» **Task brief**:
Please output every entry below exactly as written, leaving out any pictures.
-------
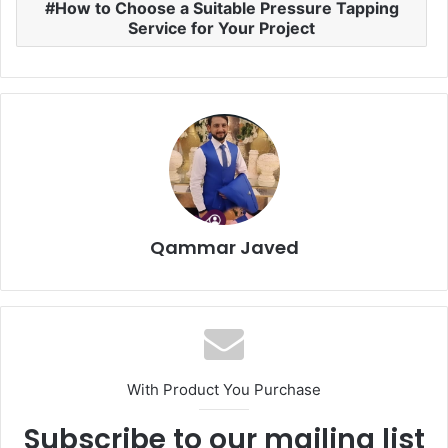
How to Choose a Suitable Pressure Tapping
Service for Your Project
Qammar Javed
With Product You Purchase
Subscribe to our mailing list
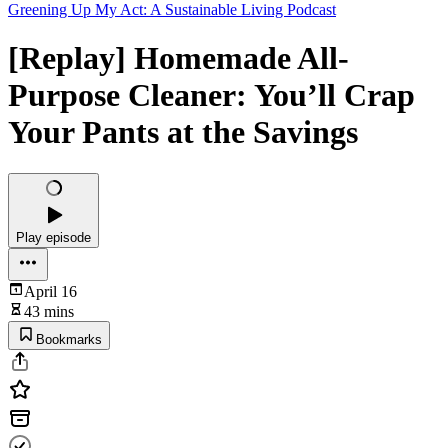
Greening Up My Act: A Sustainable Living Podcast
[Replay] Homemade All-
Purpose Cleaner: You’ll Crap
Your Pants at the Savings
Play episode
April 16
43 mins
Bookmarks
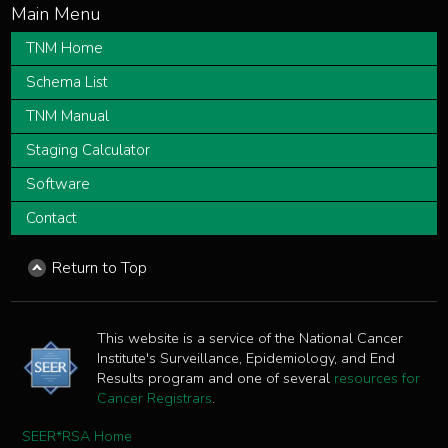
TNM Home
Schema List
TNM Manual
Staging Calculator
Software
Contact
Return to Top
This website is a service of the National Cancer
Institute's Surveillance, Epidemiology, and End
Results program and one of several
resources for
Cancer Registrars
.
SEER*RSA Home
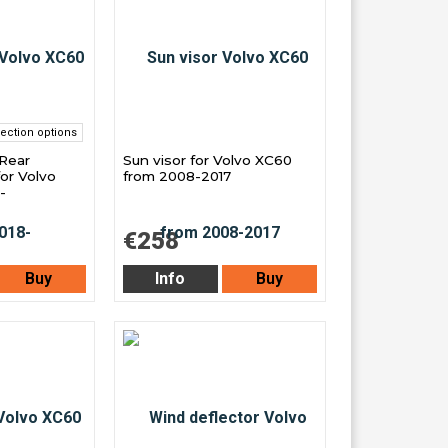
ection options
 Rear
Sun visor for Volvo XC60
or Volvo
from 2008-2017
-
€258
Buy
Info
Buy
-------
» **Exercise result**:
How to Choose a Suitable Pressure Tapping
Service for Your Project
Qammar Javed
With Product You Purchase
Subscribe to our mailing list
Greening Up My Act: A Sustainable Living Podcast
[Replay] Homemade All-
Purpose Cleaner: You’ll Crap
Your Pants at the Savings
Play episode
April 16
43 mins
Bookmarks
TNM Home
Schema List
TNM Manual
Staging Calculator
Software
Contact
Return to Top
This website is a service of the National Cancer
Institute's Surveillance, Epidemiology, and End
Results program and one of several
resources for
Cancer Registrars
.
SEER*RSA Home
ection options
 Rear
Sun visor for Volvo XC60
or Volvo
from 2008-2017
-
€258
Buy
Info
Buy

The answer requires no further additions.